##### Working data
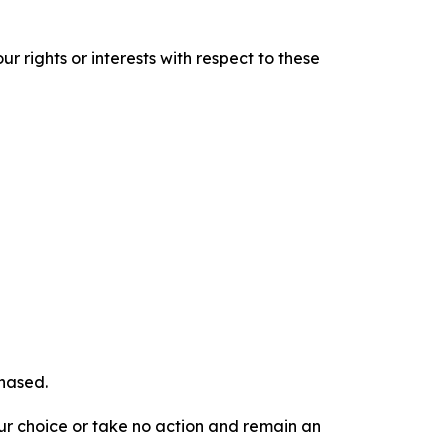
r rights or interests with respect to these
chased.
our choice or take no action and remain an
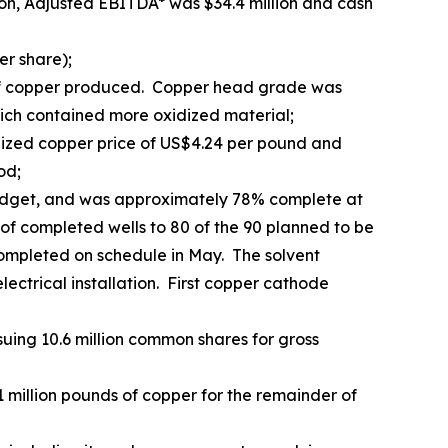
ion, Adjusted EBITDA* was $34.4 million and cash
er share);
d of copper produced. Copper head grade was
hich contained more oxidized material;
lized copper price of US$4.24 per pound and
od;
budget, and was approximately 78% complete at
 of completed wells to 80 of the 90 planned to be
e completed on schedule in May. The solvent
ectrical installation. First copper cathode
uing 10.6 million common shares for gross
million pounds of copper for the remainder of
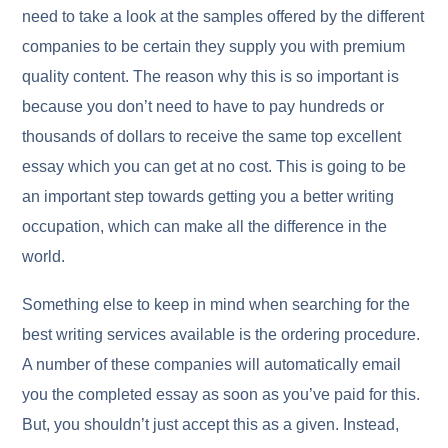
need to take a look at the samples offered by the different
companies to be certain they supply you with premium
quality content. The reason why this is so important is
because you don’t need to have to pay hundreds or
thousands of dollars to receive the same top excellent
essay which you can get at no cost. This is going to be
an important step towards getting you a better writing
occupation, which can make all the difference in the
world.
Something else to keep in mind when searching for the
best writing services available is the ordering procedure.
A number of these companies will automatically email
you the completed essay as soon as you’ve paid for this.
But, you shouldn’t just accept this as a given. Instead,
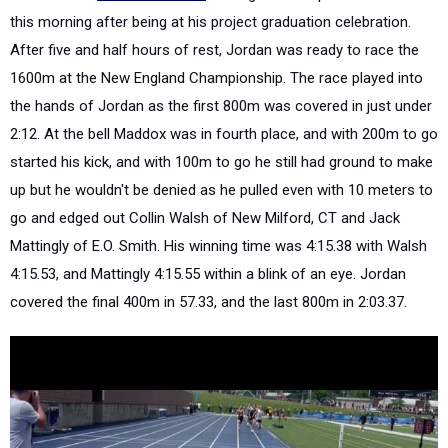
this morning after being at his project graduation celebration.
After five and half hours of rest, Jordan was ready to race the
1600m at the New England Championship. The race played into
the hands of Jordan as the first 800m was covered in just under
2:12. At the bell Maddox was in fourth place, and with 200m to go
started his kick, and with 100m to go he still had ground to make
up but he wouldn't be denied as he pulled even with 10 meters to
go and edged out Collin Walsh of New Milford, CT and Jack
Mattingly of E.O. Smith. His winning time was 4:15.38 with Walsh
4:15.53, and Mattingly 4:15.55 within a blink of an eye. Jordan
covered the final 400m in 57.33, and the last 800m in 2:03.37.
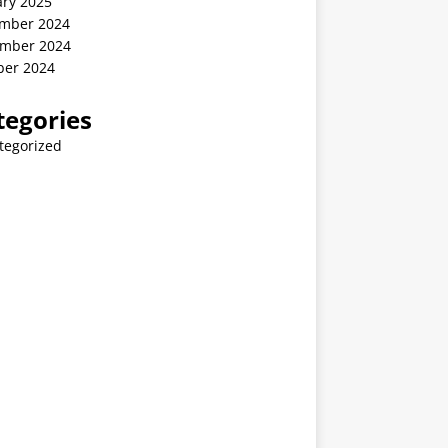
ary 2025
mber 2024
mber 2024
ber 2024
tegories
tegorized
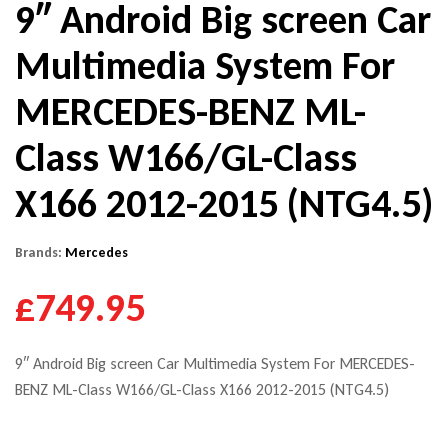
9″ Android Big screen Car
Multimedia System For
MERCEDES-BENZ ML-
Class W166/GL-Class
X166 2012-2015 (NTG4.5)
Brands:
Mercedes
£749.95
9″ Android Big screen Car Multimedia System For MERCEDES-
BENZ ML-Class W166/GL-Class X166 2012-2015 (NTG4.5)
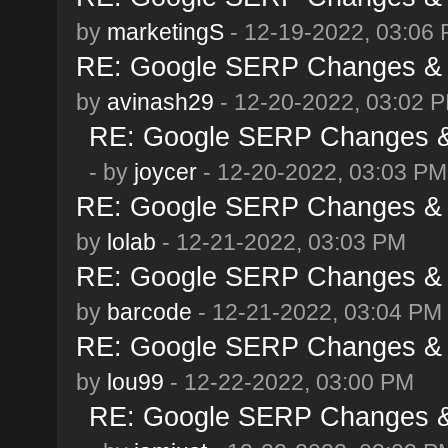
by
marketingS
- 12-19-2022, 03:06
RE: Google SERP Changes & 
by
avinash29
- 12-20-2022, 03:02 
RE: Google SERP Changes & 
- by
joycer
- 12-20-2022, 03:03 PM
RE: Google SERP Changes & 
by
lolab
- 12-21-2022, 03:03 PM
RE: Google SERP Changes & 
by
barcode
- 12-21-2022, 03:04 PM
RE: Google SERP Changes & 
by
lou99
- 12-22-2022, 03:00 PM
RE: Google SERP Changes & 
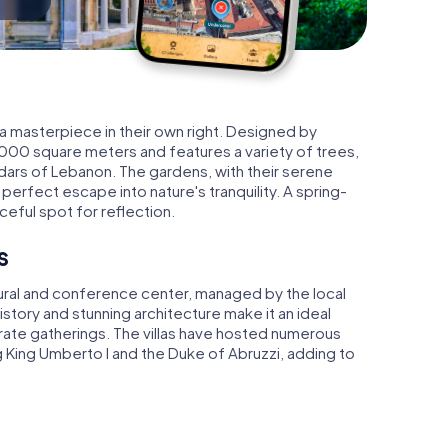
 a masterpiece in their own right. Designed by
,000 square meters and features a variety of trees,
dars of Lebanon. The gardens, with their serene
erfect escape into nature's tranquility. A spring-
eful spot for reflection.
s
ultural and conference center, managed by the local
tory and stunning architecture make it an ideal
ate gatherings. The villas have hosted numerous
ng King Umberto I and the Duke of Abruzzi, adding to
##########
__Assigned task__
Write down every line of the data above that includes the string "into".

__Exercise output__
1600m at the New England Championship. The race played into
erfect escape into nature's tranquility. A spring-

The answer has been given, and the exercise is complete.